Data extracted from a collection
........
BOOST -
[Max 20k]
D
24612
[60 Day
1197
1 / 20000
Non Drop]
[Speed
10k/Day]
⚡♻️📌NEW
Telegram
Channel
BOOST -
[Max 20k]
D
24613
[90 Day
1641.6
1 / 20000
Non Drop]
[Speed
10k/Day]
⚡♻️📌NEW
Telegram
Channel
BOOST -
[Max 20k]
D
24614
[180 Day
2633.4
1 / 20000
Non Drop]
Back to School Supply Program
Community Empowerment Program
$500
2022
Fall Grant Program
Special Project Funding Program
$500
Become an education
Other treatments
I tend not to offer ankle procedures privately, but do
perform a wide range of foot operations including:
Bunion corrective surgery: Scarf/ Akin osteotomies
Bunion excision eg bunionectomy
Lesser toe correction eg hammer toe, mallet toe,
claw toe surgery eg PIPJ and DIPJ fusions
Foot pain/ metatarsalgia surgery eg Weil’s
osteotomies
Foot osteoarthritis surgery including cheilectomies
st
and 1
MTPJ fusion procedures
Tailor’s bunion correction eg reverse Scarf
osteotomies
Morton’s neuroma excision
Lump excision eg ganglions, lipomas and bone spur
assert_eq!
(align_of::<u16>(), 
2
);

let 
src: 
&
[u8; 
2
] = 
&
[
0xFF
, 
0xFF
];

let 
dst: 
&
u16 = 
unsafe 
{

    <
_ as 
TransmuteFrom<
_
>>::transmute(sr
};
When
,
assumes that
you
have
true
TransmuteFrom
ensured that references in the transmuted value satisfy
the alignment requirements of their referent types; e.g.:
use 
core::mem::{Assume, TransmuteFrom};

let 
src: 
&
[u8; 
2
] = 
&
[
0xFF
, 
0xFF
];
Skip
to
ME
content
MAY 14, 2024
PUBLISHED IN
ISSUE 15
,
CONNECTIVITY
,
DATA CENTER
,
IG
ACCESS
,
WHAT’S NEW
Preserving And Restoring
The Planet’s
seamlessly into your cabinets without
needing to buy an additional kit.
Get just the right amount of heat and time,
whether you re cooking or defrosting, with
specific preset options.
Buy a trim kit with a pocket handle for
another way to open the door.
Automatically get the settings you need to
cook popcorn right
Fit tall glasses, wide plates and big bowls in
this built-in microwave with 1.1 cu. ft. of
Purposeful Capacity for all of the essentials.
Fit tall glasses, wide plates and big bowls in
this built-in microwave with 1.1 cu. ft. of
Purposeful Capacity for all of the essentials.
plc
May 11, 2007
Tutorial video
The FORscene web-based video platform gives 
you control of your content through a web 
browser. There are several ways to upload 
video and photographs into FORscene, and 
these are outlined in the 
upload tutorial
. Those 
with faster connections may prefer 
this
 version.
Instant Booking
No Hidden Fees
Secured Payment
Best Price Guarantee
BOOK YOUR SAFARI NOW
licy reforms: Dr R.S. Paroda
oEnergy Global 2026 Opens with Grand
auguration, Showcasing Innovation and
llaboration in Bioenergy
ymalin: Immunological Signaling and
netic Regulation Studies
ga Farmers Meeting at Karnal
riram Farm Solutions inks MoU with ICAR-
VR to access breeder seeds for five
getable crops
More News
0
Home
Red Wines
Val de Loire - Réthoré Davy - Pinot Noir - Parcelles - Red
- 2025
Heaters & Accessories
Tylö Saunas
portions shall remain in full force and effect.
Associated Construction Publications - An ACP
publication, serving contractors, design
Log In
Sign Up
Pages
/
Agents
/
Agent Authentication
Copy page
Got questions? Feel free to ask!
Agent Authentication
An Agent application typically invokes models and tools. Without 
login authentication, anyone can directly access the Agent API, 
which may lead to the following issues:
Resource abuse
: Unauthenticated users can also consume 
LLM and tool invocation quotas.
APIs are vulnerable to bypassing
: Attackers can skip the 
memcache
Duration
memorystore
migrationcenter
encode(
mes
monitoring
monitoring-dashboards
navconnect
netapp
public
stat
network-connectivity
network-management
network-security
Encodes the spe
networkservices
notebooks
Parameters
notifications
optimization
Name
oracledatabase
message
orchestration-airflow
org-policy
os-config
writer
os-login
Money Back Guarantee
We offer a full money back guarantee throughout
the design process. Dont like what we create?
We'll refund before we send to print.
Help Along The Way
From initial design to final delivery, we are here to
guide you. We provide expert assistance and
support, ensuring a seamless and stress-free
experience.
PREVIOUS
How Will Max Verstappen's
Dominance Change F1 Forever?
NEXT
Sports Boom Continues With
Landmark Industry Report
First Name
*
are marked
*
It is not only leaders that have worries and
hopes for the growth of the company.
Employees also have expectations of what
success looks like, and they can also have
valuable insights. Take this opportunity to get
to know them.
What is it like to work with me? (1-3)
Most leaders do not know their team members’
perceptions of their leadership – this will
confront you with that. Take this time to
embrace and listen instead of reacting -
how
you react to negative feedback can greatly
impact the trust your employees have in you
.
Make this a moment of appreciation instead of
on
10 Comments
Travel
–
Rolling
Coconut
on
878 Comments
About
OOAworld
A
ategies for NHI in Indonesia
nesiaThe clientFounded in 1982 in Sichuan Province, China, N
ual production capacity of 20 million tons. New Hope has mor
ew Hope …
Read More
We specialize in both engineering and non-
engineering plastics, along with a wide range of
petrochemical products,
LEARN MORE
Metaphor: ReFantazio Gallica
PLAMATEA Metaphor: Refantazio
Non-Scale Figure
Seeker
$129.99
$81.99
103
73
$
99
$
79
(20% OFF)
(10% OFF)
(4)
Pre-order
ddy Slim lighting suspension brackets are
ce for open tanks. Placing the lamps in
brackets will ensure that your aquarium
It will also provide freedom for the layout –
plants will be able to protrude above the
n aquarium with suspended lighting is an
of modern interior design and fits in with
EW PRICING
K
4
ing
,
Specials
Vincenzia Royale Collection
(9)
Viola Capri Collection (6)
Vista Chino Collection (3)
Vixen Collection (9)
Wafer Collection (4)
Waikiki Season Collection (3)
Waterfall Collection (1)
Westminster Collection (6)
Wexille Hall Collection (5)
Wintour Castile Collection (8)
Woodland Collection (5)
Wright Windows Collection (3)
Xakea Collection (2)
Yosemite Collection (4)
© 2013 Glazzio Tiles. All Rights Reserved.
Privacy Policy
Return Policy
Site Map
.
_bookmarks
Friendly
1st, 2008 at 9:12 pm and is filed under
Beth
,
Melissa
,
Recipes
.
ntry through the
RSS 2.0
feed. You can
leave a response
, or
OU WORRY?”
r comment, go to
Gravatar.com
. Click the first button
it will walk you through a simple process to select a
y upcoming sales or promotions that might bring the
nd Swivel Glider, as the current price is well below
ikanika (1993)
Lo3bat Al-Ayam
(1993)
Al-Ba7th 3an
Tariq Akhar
........
Output the records in full. Keep every character as it is.

**PROBLEM SOLUTION:**
BOOST -
[Max 20k]
D
24612
[60 Day
1197
1 / 20000
Non Drop]
[Speed
10k/Day]
⚡♻️📌NEW
Telegram
Channel
BOOST -
[Max 20k]
D
24613
[90 Day
1641.6
1 / 20000
Non Drop]
[Speed
10k/Day]
⚡♻️📌NEW
Telegram
Channel
BOOST -
[Max 20k]
D
24614
[180 Day
2633.4
1 / 20000
Non Drop]
Back to School Supply Program
Community Empowerment Program
$500
2022
Fall Grant Program
Special Project Funding Program
$500
Become an education
Other treatments
I tend not to offer ankle procedures privately, but do
perform a wide range of foot operations including:
Bunion corrective surgery: Scarf/ Akin osteotomies
Bunion excision eg bunionectomy
Lesser toe correction eg hammer toe, mallet toe,
claw toe surgery eg PIPJ and DIPJ fusions
Foot pain/ metatarsalgia surgery eg Weil’s
osteotomies
Foot osteoarthritis surgery including cheilectomies
st
and 1
MTPJ fusion procedures
Tailor’s bunion correction eg reverse Scarf
osteotomies
Morton’s neuroma excision
Lump excision eg ganglions, lipomas and bone spur
assert_eq!
(align_of::<u16>(), 
2
);

let 
src: 
&
[u8; 
2
] = 
&
[
0xFF
, 
0xFF
];

let 
dst: 
&
u16 = 
unsafe 
{

    <
_ as 
TransmuteFrom<
_
>>::transmute(sr
};
When
,
assumes that
you
have
true
TransmuteFrom
ensured that references in the transmuted value satisfy
the alignment requirements of their referent types; e.g.:
use 
core::mem::{Assume, TransmuteFrom};

let 
src: 
&
[u8; 
2
] = 
&
[
0xFF
, 
0xFF
];
Skip
to
ME
content
MAY 14, 2024
PUBLISHED IN
ISSUE 15
,
CONNECTIVITY
,
DATA CENTER
,
IG
ACCESS
,
WHAT’S NEW
Preserving And Restoring
The Planet’s
seamlessly into your cabinets without
needing to buy an additional kit.
Get just the right amount of heat and time,
whether you re cooking or defrosting, with
specific preset options.
Buy a trim kit with a pocket handle for
another way to open the door.
Automatically get the settings you need to
cook popcorn right
Fit tall glasses, wide plates and big bowls in
this built-in microwave with 1.1 cu. ft. of
Purposeful Capacity for all of the essentials.
Fit tall glasses, wide plates and big bowls in
this built-in microwave with 1.1 cu. ft. of
Purposeful Capacity for all of the essentials.
plc
May 11, 2007
Tutorial video
The FORscene web-based video platform gives 
you control of your content through a web 
browser. There are several ways to upload 
video and photographs into FORscene, and 
these are outlined in the 
upload tutorial
. Those 
with faster connections may prefer 
this
 version.
Instant Booking
No Hidden Fees
Secured Payment
Best Price Guarantee
BOOK YOUR SAFARI NOW
licy reforms: Dr R.S. Paroda
oEnergy Global 2026 Opens with Grand
auguration, Showcasing Innovation and
llaboration in Bioenergy
ymalin: Immunological Signaling and
netic Regulation Studies
ga Farmers Meeting at Karnal
riram Farm Solutions inks MoU with ICAR-
VR to access breeder seeds for five
getable crops
More News
0
Home
Red Wines
Val de Loire - Réthoré Davy - Pinot Noir - Parcelles - Red
- 2025
Heaters & Accessories
Tylö Saunas
portions shall remain in full force and effect.
Associated Construction Publications - An ACP
publication, serving contractors, design
Log In
Sign Up
Pages
/
Agents
/
Agent Authentication
Copy page
Got questions? Feel free to ask!
Agent Authentication
An Agent application typically invokes models and tools. Without 
login authentication, anyone can directly access the Agent API, 
which may lead to the following issues:
Resource abuse
: Unauthenticated users can also consume 
LLM and tool invocation quotas.
APIs are vulnerable to bypassing
: Attackers can skip the 
memcache
Duration
memorystore
migrationcenter
encode(
mes
monitoring
monitoring-dashboards
navconnect
netapp
public
stat
network-connectivity
network-management
network-security
Encodes the spe
networkservices
notebooks
Parameters
notifications
optimization
Name
oracledatabase
message
orchestration-airflow
org-policy
os-config
writer
os-login
Money Back Guarantee
We offer a full money back guarantee throughout
the design process. Dont like what we create?
We'll refund before we send to print.
Help Along The Way
From initial design to final delivery, we are here to
guide you. We provide expert assistance and
support, ensuring a seamless and stress-free
experience.
PREVIOUS
How Will Max Verstappen's
Dominance Change F1 Forever?
NEXT
Sports Boom Continues With
Landmark Industry Report
First Name
*
are marked
*
It is not only leaders that have worries and
hopes for the growth of the company.
Employees also have expectations of what
success looks like, and they can also have
valuable insights. Take this opportunity to get
to know them.
What is it like to work with me? (1-3)
Most leaders do not know their team members’
perceptions of their leadership – this will
confront you with that. Take this time to
embrace and listen instead of reacting -
how
you react to negative feedback can greatly
impact the trust your employees have in you
.
Make this a moment of appreciation instead of
on
10 Comments
Travel
–
Rolling
Coconut
on
878 Comments
About
OOAworld
A
ategies for NHI in Indonesia
nesiaThe clientFounded in 1982 in Sichuan Province, China, N
ual production capacity of 20 million tons. New Hope has mor
ew Hope …
Read More
We specialize in both engineering and non-
engineering plastics, along with a wide range of
petrochemical products,
LEARN MORE
Metaphor: ReFantazio Gallica
PLAMATEA Metaphor: Refantazio
Non-Scale Figure
Seeker
$129.99
$81.99
103
73
$
99
$
79
(20% OFF)
(10% OFF)
(4)
Pre-order
ddy Slim lighting suspension brackets are
ce for open tanks. Placing the lamps in
brackets will ensure that your aquarium
It will also provide freedom for the layout –
plants will be able to protrude above the
n aquarium with suspended lighting is an
of modern interior design and fits in with
EW PRICING
K
4
ing
,
Specials
Vincenzia Royale Collection
(9)
Viola Capri Collection (6)
Vista Chino Collection (3)
Vixen Collection (9)
Wafer Collection (4)
Waikiki Season Collection (3)
Waterfall Collection (1)
Westminster Collection (6)
Wexille Hall Collection (5)
Wintour Castile Collection (8)
Woodland Collection (5)
Wright Windows Collection (3)
Xakea Collection (2)
Yosemite Collection (4)
© 2013 Glazzio Tiles. All Rights Reserved.
Privacy Policy
Return Policy
Site Map
.
_bookmarks
Friendly
1st, 2008 at 9:12 pm and is filed under
Beth
,
Melissa
,
Recipes
.
ntry through the
RSS 2.0
feed. You can
leave a response
, or
OU WORRY?”
r comment, go to
Gravatar.com
. Click the first button
it will walk you through a simple process to select a
y upcoming sales or promotions that might bring the
nd Swivel Glider, as the current price is well below
ikanika (1993)
Lo3bat Al-Ayam
(1993)
Al-Ba7th 3an
Tariq Akhar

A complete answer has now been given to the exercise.